Technical reference for borrowing capacity. Evaluate your DTI ratios against institutional lending standards with kovertiz.com.

Financial Metric Lending Impact Technical Context & SEO Definition
Back-End DTI Ratio Approval Ceiling The ratio of total monthly debt to gross income. Most lenders enforce a hard cap at 43% for Qualified Mortgages.
Front-End (Housing) Ratio Initial Eligibility Measures proposed PITI (Principal, Interest, Taxes, Insurance) against income. Conventional targets are usually 28%.
Residual Income Analysis Cash Flow Safety The net cash remaining after all debts and taxes. A primary solvency metric for VA Loans to ensure borrower stability.
Grossing-Up Adjustment DTI Optimization Increasing non-taxable income (e.g., Social Security) by 25% to its pre-tax equivalent to artificially lower the DTI ratio.
Compensating Factors Risk Mitigation Attributes like high cash reserves or a large down payment that allow underwriters to approve DTIs above standard limits.
Qualified Mortgage (QM) Regulatory Status A loan that meets Ability-to-Repay (ATR) rules. Exceeding 43% DTI often pushes the loan into Non-QM territory with higher rates.
Manual Underwriting Human Risk Review An in-depth review process for borrowers whose solvency metrics don't fit Automated Underwriting System (AUS) algorithms.
This Institutional Solvency Matrix by kovertiz.com helps users anticipate loan approval decisions by modeling current mortgage underwriting standards.
Revolving Debt & Solvency Technical FAQ

Credit & Interest Analytics

Deep dive into revolving amortization logic, APR compounding, and liquidation velocity.

01

How is revolving interest calculated on a daily basis?
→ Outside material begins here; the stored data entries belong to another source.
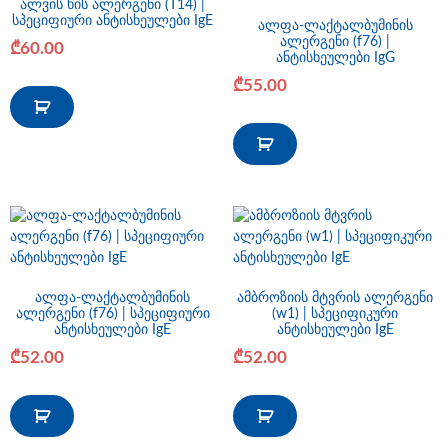
ალვის ხის ალერგენი (T14) |
სპეციფიური ანტისხეულები IgE
ალფა-ლაქტალბუმინის
ალერგენი (f76) |
₾
60.00
ანტისხეულები IgG
₾
55.00
ალფა-ლაქტალბუმინის
ამბროზიის მტვრის ალერგენი
ალერგენი (f76) | სპეციფიური
(w1) | სპეციფიკური
ანტისხეულები IgE
ანტისხეულები IgE
₾
52.00
₾
52.00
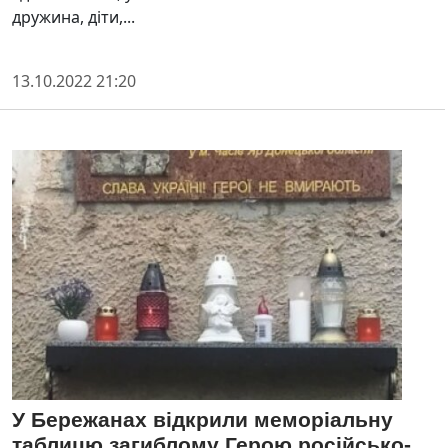
дружина, діти,...
13.10.2022 21:20
У Бережанах відкрили меморіальну
таблицю загиблому Герою російсько-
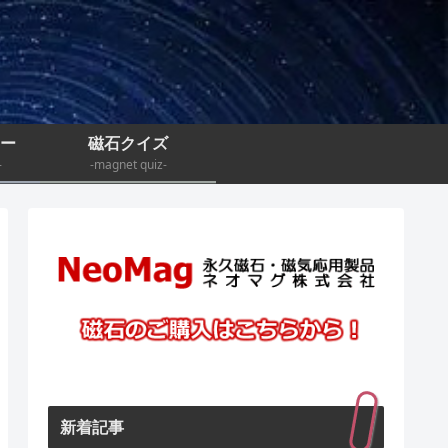
ナー
磁石クイズ
-
-magnet quiz-
新着記事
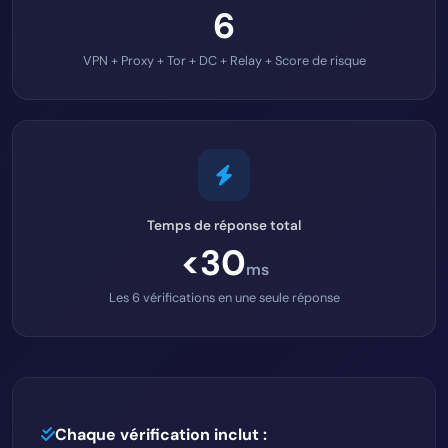
6
VPN + Proxy + Tor + DC + Relay + Score de risque
Temps de réponse total
<30
ms
Les 6 vérifications en une seule réponse
Chaque vérification inclut :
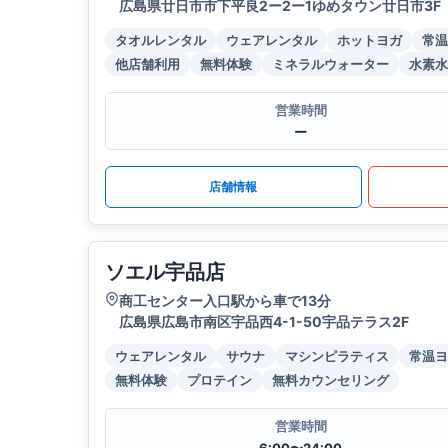
広島県廿日市市下平良2ー2ー1ゆめタウン廿日市3F
タオルレンタル
ウェアレンタル
ホットヨガ
常温
他店舗利用
無料体験
ミネラルウォーター
水素水
営業時間
ー
店舗情報
ソエル宇品店
商工センター入口駅から車で13分
広島県広島市南区宇品西4-1-50宇品テラス2F
ウェアレンタル
サウナ
マシンピラティス
常温ヨ
無料体験
プロテイン
無料カウンセリング
営業時間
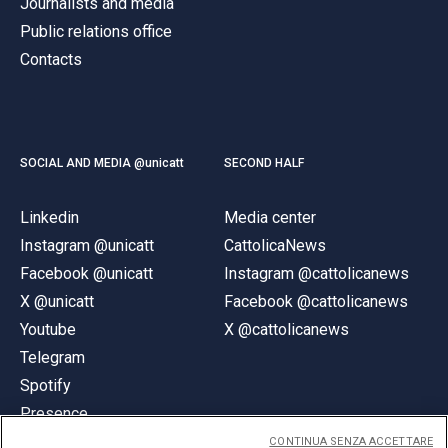
ACCEDI ALLA MAIL ICATT
Journalists and media
Public relations office
YOU ARE A FACULTY MEMBER OR STAFF MEMBER
Contacts
ACCEDI A CLOUDMAIL
SOCIAL AND MEDIA @unicatt
SECOND HALF
Linkedin
Media center
Instagram @unicatt
CattolicaNews
Facebook @unicatt
Instagram @cattolicanews
X @unicatt
Facebook @cattolicanews
Youtube
X @cattolicanews
Telegram
Spotify
Presence
CONTINUA SENZA ACCETTARE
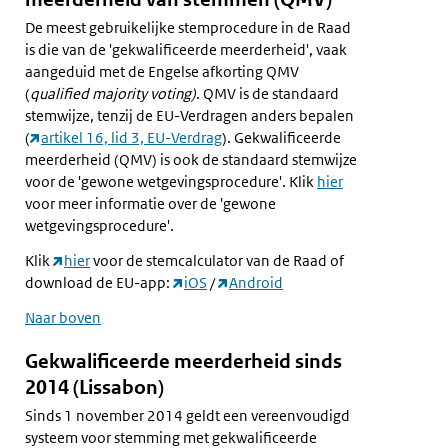
De meest gebruikelijke stemprocedure in de Raad
is die van de 'gekwalificeerde meerderheid', vaak
aangeduid met de Engelse afkorting QMV
(
qualified majority voting)
. QMV is de standaard
stemwijze, tenzij de EU-Verdragen anders bepalen
(
artikel 16, lid 3, EU-Verdrag
). Gekwalificeerde
meerderheid (QMV) is ook de standaard stemwijze
voor de 'gewone wetgevingsprocedure'. Klik
hier
voor meer informatie over de 'gewone
wetgevingsprocedure'.
Klik
hier
voor de stemcalculator van de Raad of
download de EU-app:
iOS
/
Android
Naar boven
Gekwalificeerde meerderheid sinds
2014
(Lissabon)
Sinds 1 november 2014 geldt een vereenvoudigd
systeem voor stemming met gekwalificeerde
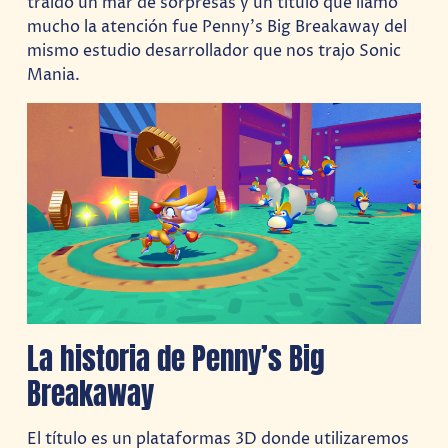
traído un mar de sorpresas y un título que llamó
mucho la atención fue Penny’s Big Breakaway del
mismo estudio desarrollador que nos trajo Sonic
Mania.
La historia de Penny’s Big
Breakaway
El título es un plataformas 3D donde utilizaremos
Interest is calculated using the Average Daily Balance (ADB) method. The Daily Periodic Rate (DPR)—APR divided by 365—is applied to your balance every 24 hours. This creates intra-cycle compounding, where interest accrued in the previous period becomes part of the principal for the next day's calculation.

02

What is the "Minimum Payment Trap" in technical terms?

It represents a state of near-negative amortization. Minimum payments typically cover periodic interest charges plus only 1% of the principal. This structure extends the weighted average life of the debt significantly, converting a revolving line into a perpetual liability with a 20+ year payoff lifecycle.

03

Why is the "Grace Period" lost when carrying a balance?

Failing to pay a statement balance in full triggers the forfeiture of the interest-free grace period. Subsequent transactions incur immediate interest accrual from the posting date. Restoring the grace period generally requires a zero-balance statement for two consecutive billing cycles.

04

How do Hardship Programs alter liquidation velocity?

A Credit Hardship Program acts as a temporary interest rate floor. By lowering the APR, a higher percentage of the fixed monthly payment is reallocated from servicing costs to principal reduction, accelerating the debt's liquidation velocity.

05

What is "Residual Interest" and why does it appear after payoff?

Also known as Trailing Interest, it is the interest accrued between the statement closing date and the date the final payment is cleared. Because of daily periodic accrual, paying the "statement balance" does not account for the interest generated during the payment processing window.

06

How does Credit Utilization affect FICO Score elasticity?

Revolving utilization represents 30% of the FICO scoring model. Reducing the balance-to-limit ratio below 10% triggers high score elasticity, potentially leading to rapid credit score gains. This tool models the specific principal injection required to reach these tiers.